Which reason justifies that BD = BC + CD?
a. Addition property
b. Symmetric Property
c. Segment Addition Postulate
d. Ruler Postulate
I't thinking its Addition Property but then again I'm probably completely wrong...
since we're dealing with line segments, I'd say C
The correct answer is c. Segment Addition Postulate.
The Segment Addition Postulate states that if three points A, B, and C are collinear and B is between A and C, then the distance between A and C is equal to the sum of the distances between A and B and B and C.
In this case, BD = BC + CD because B is between D and C, and the distance between D and C can be determined by adding the distance between D and B to the distance between B and C, according to the Segment Addition Postulate.

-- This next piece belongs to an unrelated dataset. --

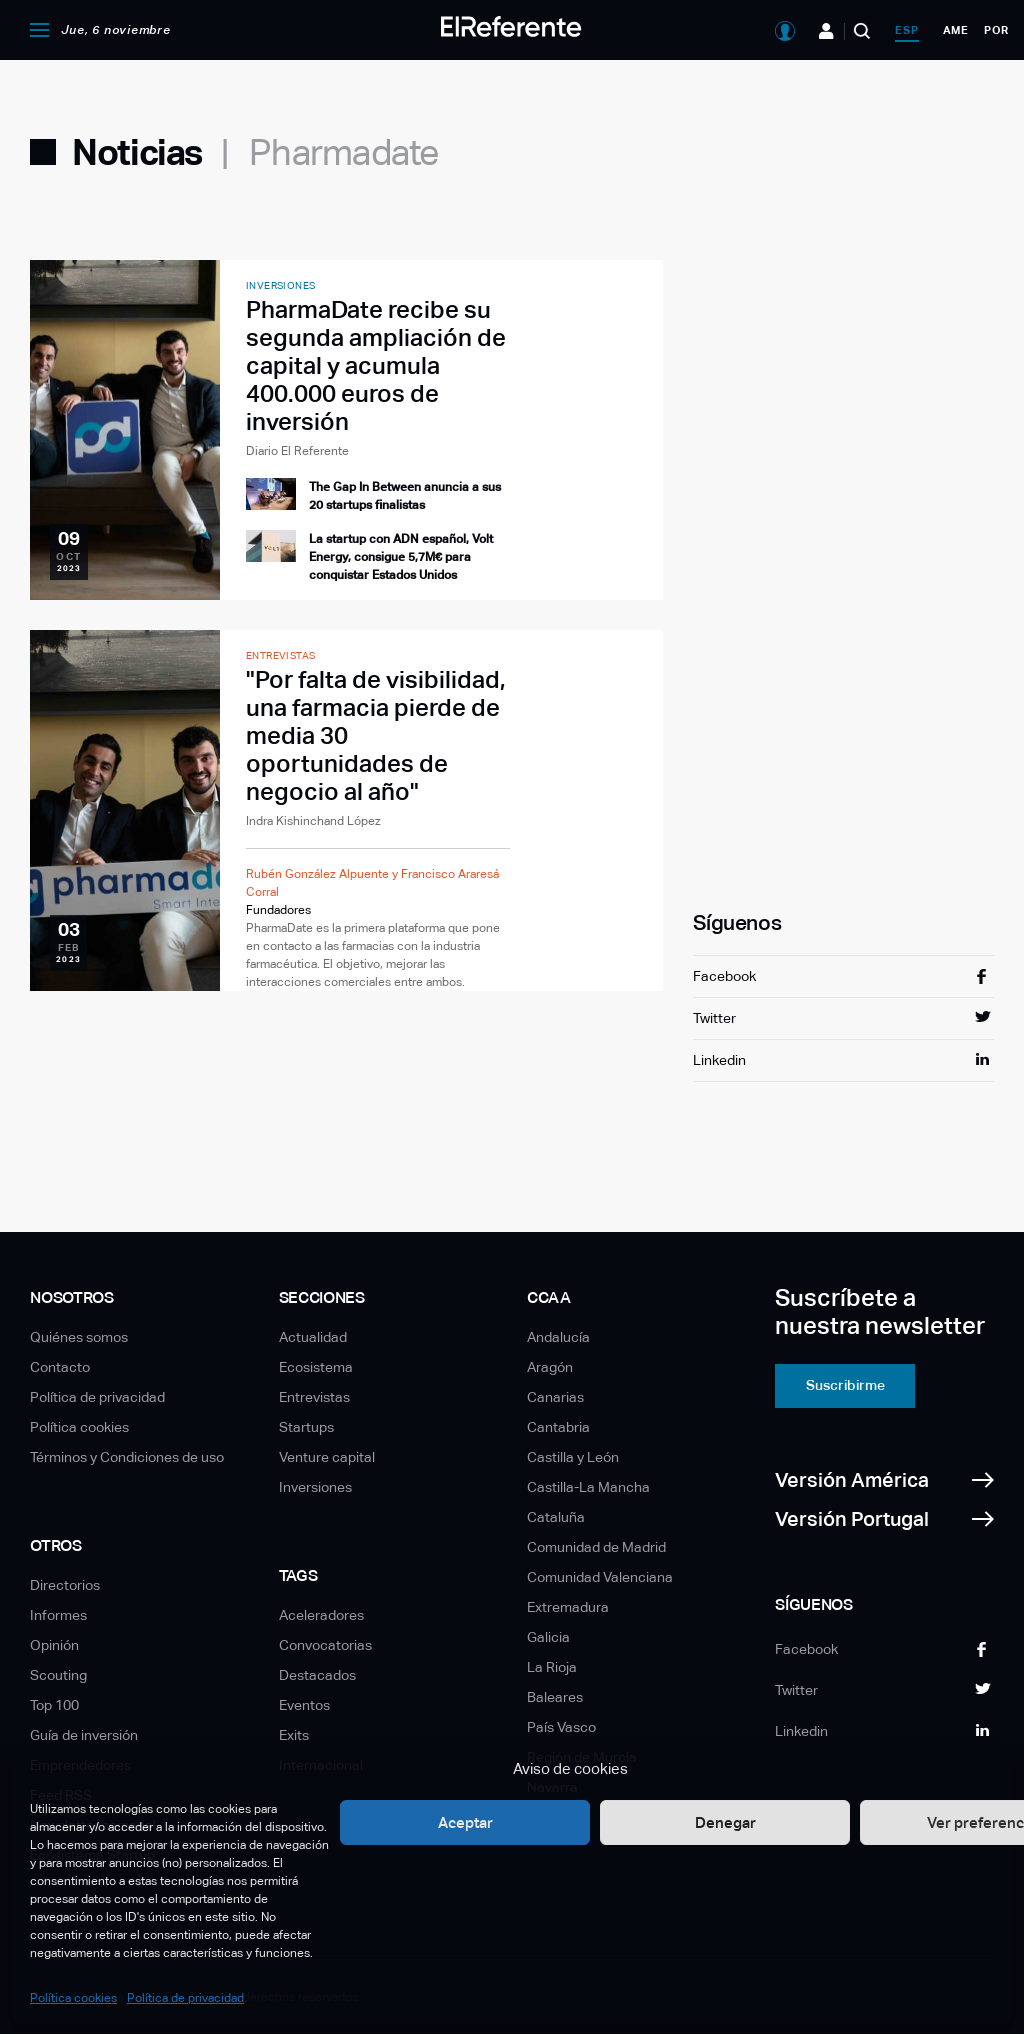 This screenshot has width=1024, height=2034. Describe the element at coordinates (561, 1727) in the screenshot. I see `País Vasco` at that location.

To determine which reason justifies that BD = BC + CD, let's break down the options:
a. Addition property: The addition property states that if you add the same quantity to both sides of an equation, the equation remains true. However, this property does not directly apply to BD = BC + CD.
b. Symmetric property: The symmetric property states that if a = b, then b = a. This property is not directly related to the given equation.

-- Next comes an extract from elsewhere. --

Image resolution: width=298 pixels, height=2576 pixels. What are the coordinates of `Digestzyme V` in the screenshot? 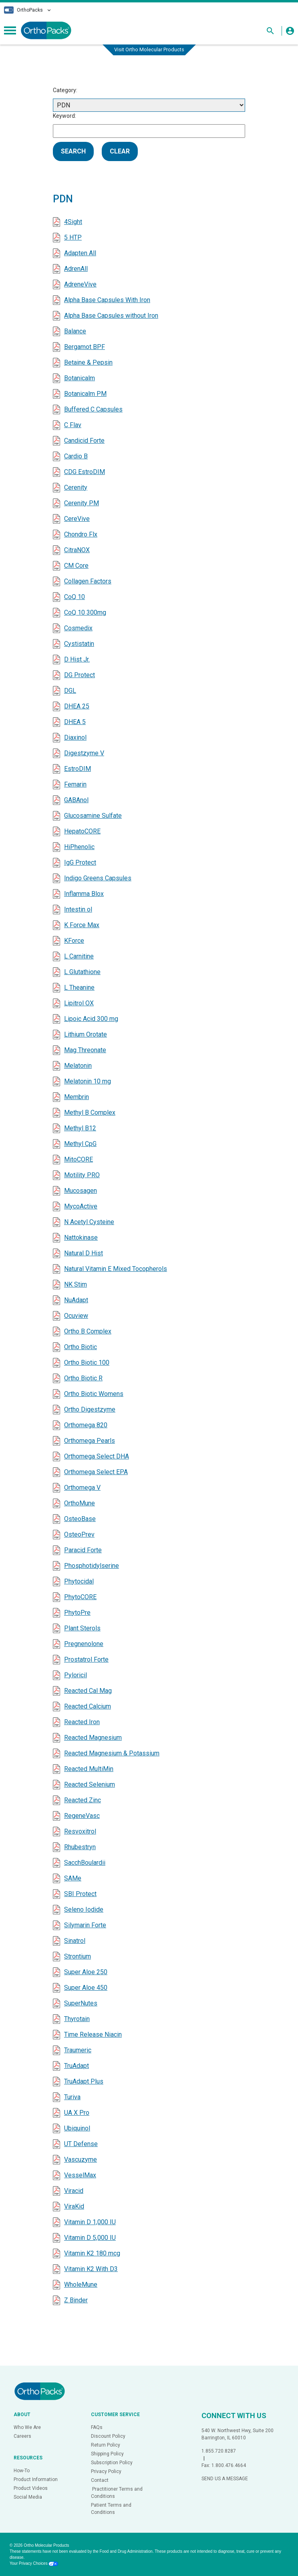 It's located at (84, 753).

c. Segment Addition Postulate: The segment addition postulate is the most suitable justification for BD = BC + CD. According to the segment addition postulate, if three points are collinear (in this case, B, C, and D), then the sum of the lengths of the smaller segments formed by those points is equal to the length of the entire segment. Therefore, BD = BC + CD.
d. Ruler postulate: The ruler postulate states that points can be paired with real numbers so that every point corresponds to a unique real number and vice versa. While the ruler postulate is applicable to measurement, it does not directly justify BD = BC + CD.
Considering the explanations provided, the correct justification for BD = BC + CD is the segment addition postulate (c).